*** GIVEN RECORDS Section Begins ***

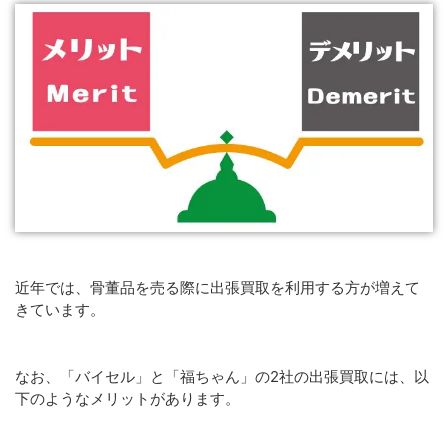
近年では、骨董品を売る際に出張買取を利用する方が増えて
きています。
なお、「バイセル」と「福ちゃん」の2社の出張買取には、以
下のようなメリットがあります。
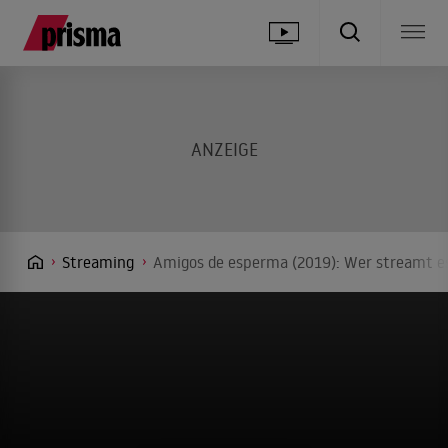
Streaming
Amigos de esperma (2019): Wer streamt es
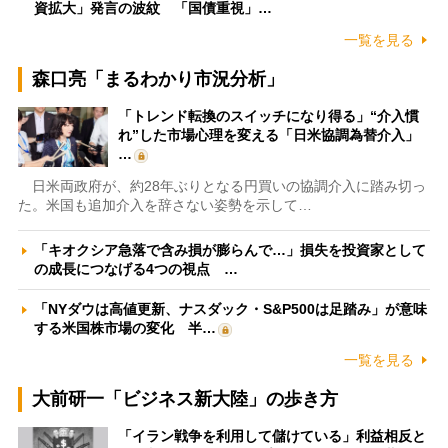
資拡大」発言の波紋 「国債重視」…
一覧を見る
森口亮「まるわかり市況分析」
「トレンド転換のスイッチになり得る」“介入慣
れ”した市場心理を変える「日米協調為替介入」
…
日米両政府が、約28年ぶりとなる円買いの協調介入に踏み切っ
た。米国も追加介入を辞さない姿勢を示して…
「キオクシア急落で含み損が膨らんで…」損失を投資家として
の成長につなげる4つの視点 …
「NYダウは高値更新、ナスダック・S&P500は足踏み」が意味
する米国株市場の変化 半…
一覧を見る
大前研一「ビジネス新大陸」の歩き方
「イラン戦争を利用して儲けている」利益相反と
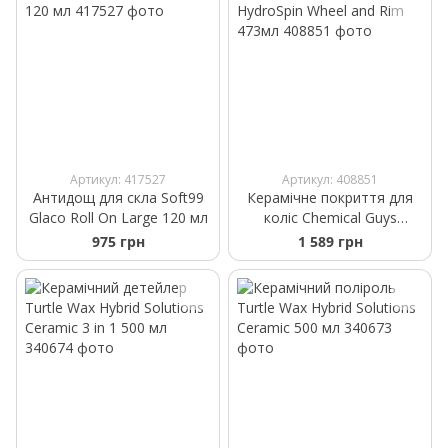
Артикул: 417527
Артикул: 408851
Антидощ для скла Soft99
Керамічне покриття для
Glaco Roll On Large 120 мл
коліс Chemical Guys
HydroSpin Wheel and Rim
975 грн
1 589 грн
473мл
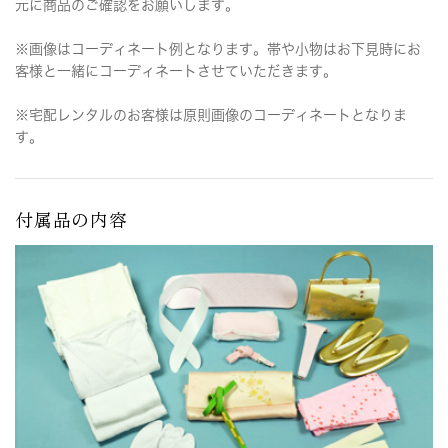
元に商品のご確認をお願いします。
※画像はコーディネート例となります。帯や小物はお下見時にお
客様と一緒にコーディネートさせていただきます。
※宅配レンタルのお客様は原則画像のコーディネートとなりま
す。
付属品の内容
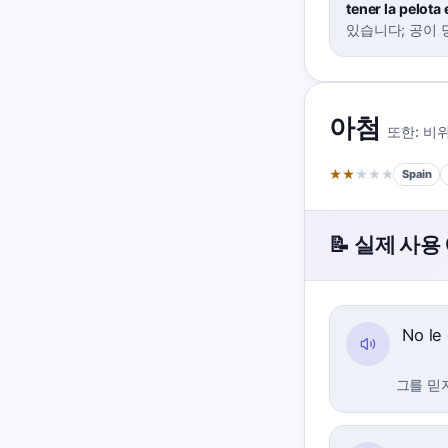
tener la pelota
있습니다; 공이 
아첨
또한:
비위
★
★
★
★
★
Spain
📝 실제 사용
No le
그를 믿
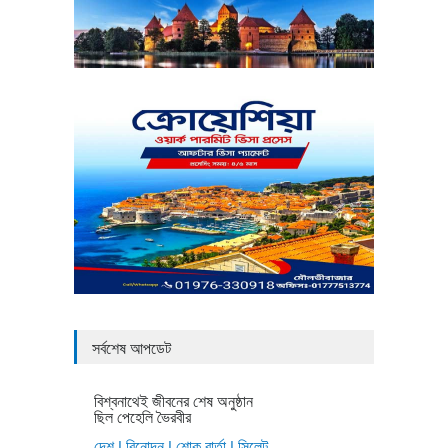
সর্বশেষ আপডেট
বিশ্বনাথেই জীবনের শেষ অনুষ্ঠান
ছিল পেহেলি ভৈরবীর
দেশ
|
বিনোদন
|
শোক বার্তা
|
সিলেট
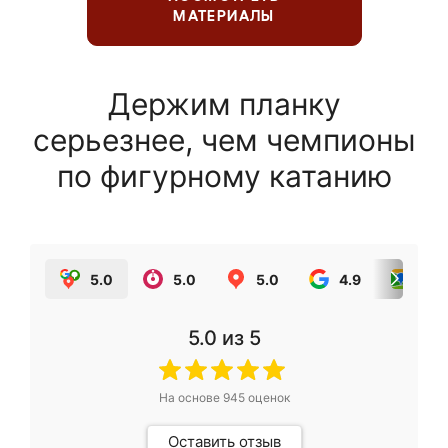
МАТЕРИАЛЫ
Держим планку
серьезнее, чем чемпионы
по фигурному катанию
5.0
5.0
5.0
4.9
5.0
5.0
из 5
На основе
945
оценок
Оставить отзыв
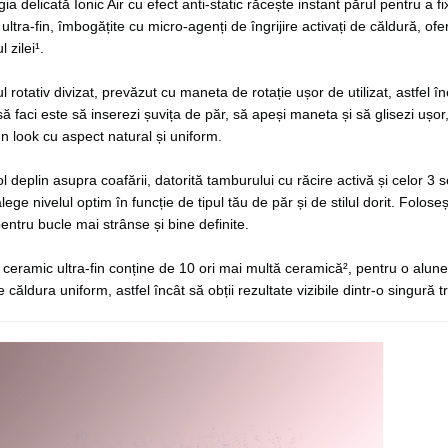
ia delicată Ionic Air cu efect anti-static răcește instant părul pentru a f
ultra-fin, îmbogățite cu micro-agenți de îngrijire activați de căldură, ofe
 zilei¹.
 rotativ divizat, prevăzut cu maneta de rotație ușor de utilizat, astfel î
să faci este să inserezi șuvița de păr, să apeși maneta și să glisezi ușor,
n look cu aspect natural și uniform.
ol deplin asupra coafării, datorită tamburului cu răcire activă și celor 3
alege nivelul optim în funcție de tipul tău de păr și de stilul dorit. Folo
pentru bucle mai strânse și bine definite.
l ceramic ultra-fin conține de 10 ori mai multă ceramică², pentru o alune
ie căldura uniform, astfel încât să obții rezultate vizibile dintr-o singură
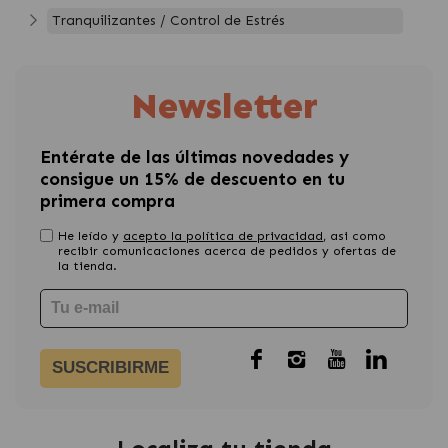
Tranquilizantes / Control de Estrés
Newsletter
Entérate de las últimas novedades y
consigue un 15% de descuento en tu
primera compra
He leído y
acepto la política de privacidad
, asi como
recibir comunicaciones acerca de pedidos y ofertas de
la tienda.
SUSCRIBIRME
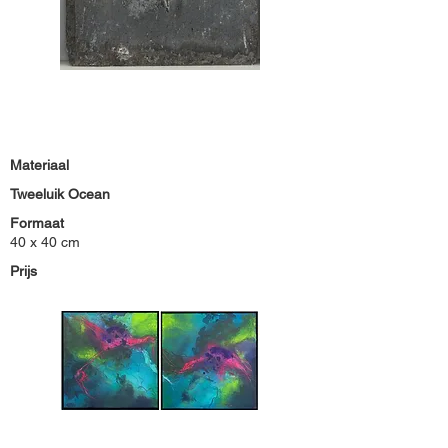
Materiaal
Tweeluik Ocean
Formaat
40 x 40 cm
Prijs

*** GIVEN RECORDS Section Ends ***

#### [YOUR OBJECTIVE]
Without including any pictures, return every line of the records exactly.

#### [RESULT FOR THIS EXERCISE]
近年では、骨董品を売る際に出張買取を利用する方が増えて
きています。
なお、「バイセル」と「福ちゃん」の2社の出張買取には、以
下のようなメリットがあります。
Streaming
Amigos de esperma (2019): Wer streamt es
資拡大」発言の波紋 「国債重視」…
一覧を見る
森口亮「まるわかり市況分析」
「トレンド転換のスイッチになり得る」“介入慣
れ”した市場心理を変える「日米協調為替介入」
…
日米両政府が、約28年ぶりとなる円買いの協調介入に踏み切っ
た。米国も追加介入を辞さない姿勢を示して…
「キオクシア急落で含み損が膨らんで…」損失を投資家として
の成長につなげる4つの視点 …
「NYダウは高値更新、ナスダック・S&P500は足踏み」が意味
する米国株市場の変化 半…
一覧を見る
大前研一「ビジネス新大陸」の歩き方
「イラン戦争を利用して儲けている」利益相反と
Артикул: 417527
Артикул: 408851
Антидощ для скла Soft99
Керамічне покриття для
Glaco Roll On Large 120 мл
коліс Chemical Guys
HydroSpin Wheel and Rim
975 грн
1 589 грн
473мл
元に商品のご確認をお願いします。
※画像はコーディネート例となります。帯や小物はお下見時にお
客様と一緒にコーディネートさせていただきます。
※宅配レンタルのお客様は原則画像のコーディネートとなりま
す。
付属品の内容
tener la pelota
있습니다; 공이 
아첨
또한:
비위
★
★
★
★
★
Spain
📝 실제 사용
No le
그를 믿
সর্বশেষ আপডেট
বিশ্বনাথেই জীবনের শেষ অনুষ্ঠান
ছিল পেহেলি ভৈরবীর
দেশ
|
বিনোদন
|
শোক বার্তা
|
সিলেট
МАТЕРИАЛЫ
Держим планку
серьезнее, чем чемпионы
по фигурному катанию
5.0
5.0
5.0
4.9
5.0
5.0
из 5
На основе
945
оценок
Оставить отзыв
ia delicată Ionic Air cu efect anti-static răcește instant părul pentru a f
ultra-fin, îmbogățite cu micro-agenți de îngrijire activați de căldură, ofe
 zilei¹.
 rotativ divizat, prevăzut cu maneta de rotație ușor de utilizat, astfel î
să faci este să inserezi șuvița de păr, să apeși maneta și să glisezi ușor,
n look cu aspect natural și uniform.
ol deplin asupra coafării, datorită tamburului cu răcire activă și celor 3
alege nivelul optim în funcție de tipul tău de păr și de stilul dorit. Folo
pentru bucle mai strânse și bine definite.
l ceramic ultra-fin conține de 10 ori mai multă ceramică², pentru o alune
ie căldura uniform, astfel încât să obții rezultate vizibile dintr-o singură
Tranquilizantes / Control de Estrés
Newsletter
Entérate de las últimas novedades y
consigue un 15% de descuento en tu
primera compra
He leído y
acepto la política de privacidad
, asi como
recibir comunicaciones acerca de pedidos y ofertas de
la tienda.
SUSCRIBIRME
Materiaal
Tweeluik Ocean
Formaat
40 x 40 cm
Prijs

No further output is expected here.